June 1 st week - Thursday Blog

I wanted to check out club La Cave yesterday, since Rob said it was good Wednesday nights. I called Rob but I think he was busy. Anyways I had to go to work today so I it probably worked out.

I brought in donuts today at my work. My boss has been telling me to bring them for a while. I finally brought them.

My self-improvement is very slow. There are many areas that I need to work on. I am slowly trying to react with anger to everything. Also slowing down my speech, I try to remember to do it about once a day. Actually that area I still revert back to my old ways very quickly. All these years I am used to talking fast to keep the other person's attention, it's going to take a while to fix this.

I thought about the way I act with other people. I expect people to be nice to me, but when I think about I probably don't come off so nice myself to others. I have a double standard to a certain extent. I just expect people to be nice, but I don't really care to be that nice. I mean I don't mind giving it, but cannot take it myself many times.
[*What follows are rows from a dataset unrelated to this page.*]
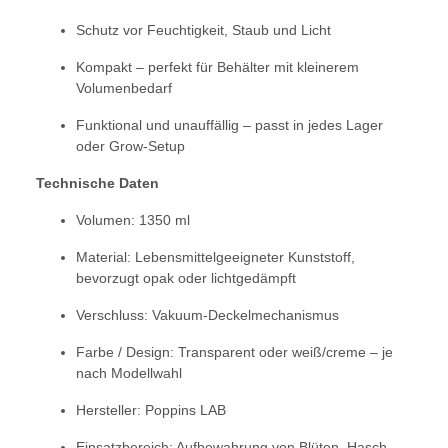
Schutz vor Feuchtigkeit, Staub und Licht
Kompakt – perfekt für Behälter mit kleinerem
Volumenbedarf
Funktional und unauffällig – passt in jedes Lager
oder Grow-Setup
Technische Daten
Volumen: 1350 ml
Material: Lebensmittelgeeigneter Kunststoff,
bevorzugt opak oder lichtgedämpft
Verschluss: Vakuum-Deckelmechanismus
Farbe / Design: Transparent oder weiß/creme – je
nach Modellwahl
Hersteller: Poppins LAB
Einsatzbereich: Aufbewahrung von Blüten, Hasch,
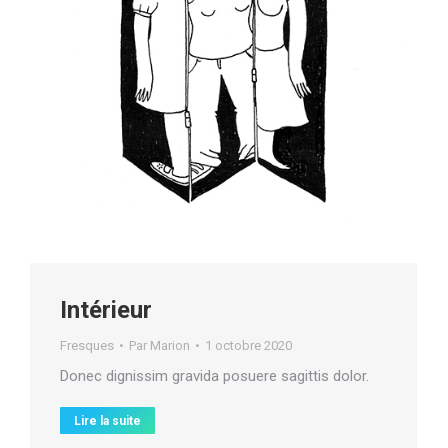
Intérieur
Fresques
Par
Marion
1 octobre 2020
Donec dignissim gravida posuere sagittis dolor.
Lire la suite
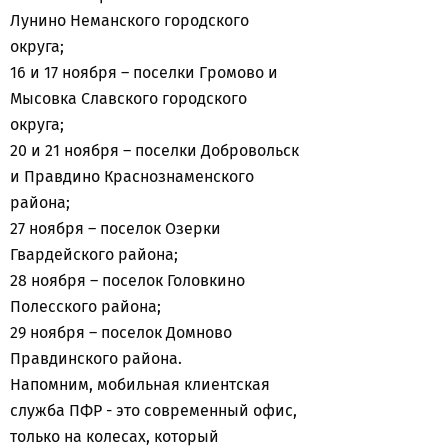
Лунино Неманского городского
округа;
16 и 17 ноября – поселки Громово и
Мысовка Славского городского
округа;
20 и 21 ноября – поселки Добровольск
и Правдино Краснознаменского
района;
27 ноября – поселок Озерки
Гвардейского района;
28 ноября – поселок Головкино
Полесского района;
29 ноября – поселок Домново
Правдинского района.
Напомним, мобильная клиентская
служба ПФР - это современный офис,
только на колесах, который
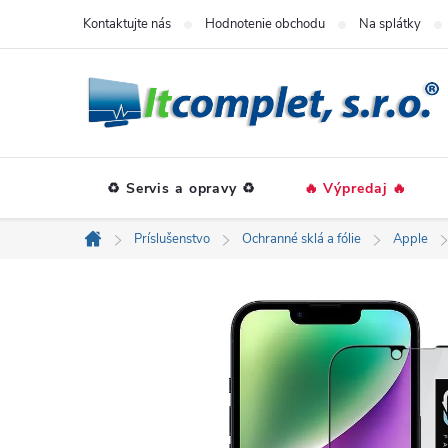
Prejsť
Kontaktujte nás
Hodnotenie obchodu
Na splátky
na
obsah
♻️ Servis a opravy ♻️
🔥 Výpredaj 🔥
Príslušenstvo
Ochranné sklá a fólie
Apple
Domov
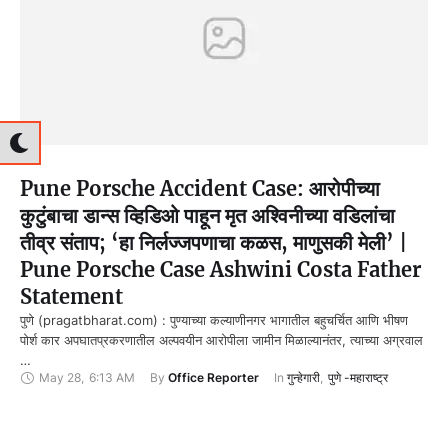
Pune Porsche Accident Case: आरोपीच्या
कुटुंबाचा डान्स व्हिडिओ पाहून मृत अश्विनीच्या वडिलांचा
तीव्र संताप; ‘हा निर्लज्जपणाचा कळस, माणुसकी मेली’ |
Pune Porsche Case Ashwini Costa Father
Statement
पुणे (pragatbharat.com) : पुण्याच्या कल्याणीनगर भागातील बहुचर्चित आणि भीषण
पोर्श कार अपघातप्रकरणातील अल्पवयीन आरोपीला जामीन मिळाल्यानंतर, त्याच्या अग्रवाल
…
May 28
,
6:13 AM
By 
Office Reporter
In 
गुन्हेगारी
,
पुणे -महाराष्ट्र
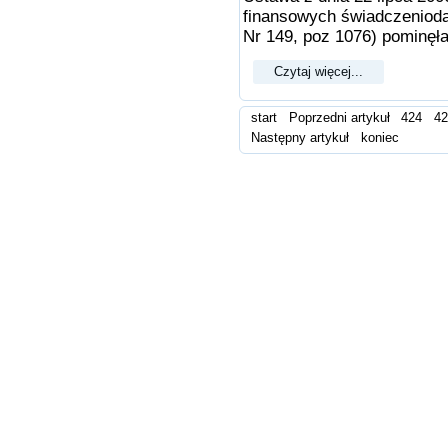
finansowych świadczeniod
Nr 149, poz 1076) pominęła
Czytaj więcej...
start
Poprzedni artykuł
424
4
Następny artykuł
koniec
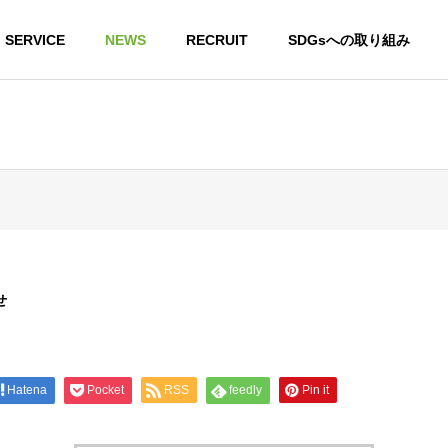
SERVICE
NEWS
RECRUIT
SDGsへの取り組み
せ
Hatena
Pocket
RSS
feedly
Pin it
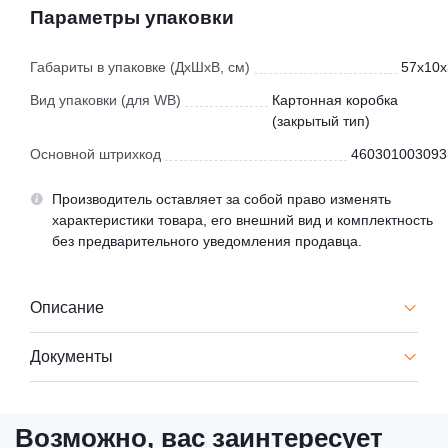
Параметры упаковки
Габариты в упаковке (ДхШхВ, см)
57x10x
Вид упаковки (для WB)
Картонная коробка
(закрытый тип)
Основной штрихкод
460301003093
Производитель оставляет за собой право изменять
характеристики товара, его внешний вид и комплектность
без предварительного уведомления продавца.
Описание
Документы
Возможно, вас заинтересует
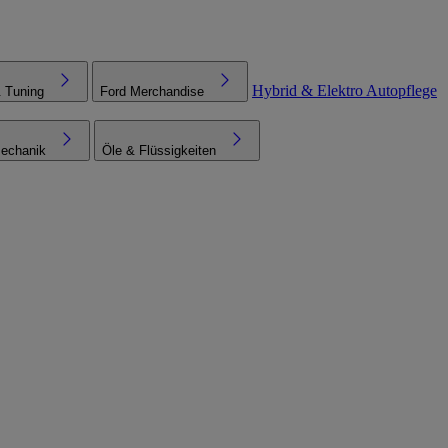
Hybrid & Elektro
Autopflege
& Tuning
Ford Merchandise
echanik
Öle & Flüssigkeiten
I am thinking about what else to write. I am still frustrated with my situation. But I haven't really been doing anything actively. I have however been more aware of interactions with people. I hope to start doing this mission soon; I am still a little scared. But reactions I got when I tried it last week with the instructors were good. So it does motivate me to try it out. My contest mentality is not helping right now. With no one doing the missions, I don't feel like doing them or I have no one else to look up to get motivated. I need more self motivation to go out there myself and have good interactions. I am not there yet. Maybe I should give Rebellious a call and do missions with him, since Rob is tied and busy with his new girl friend.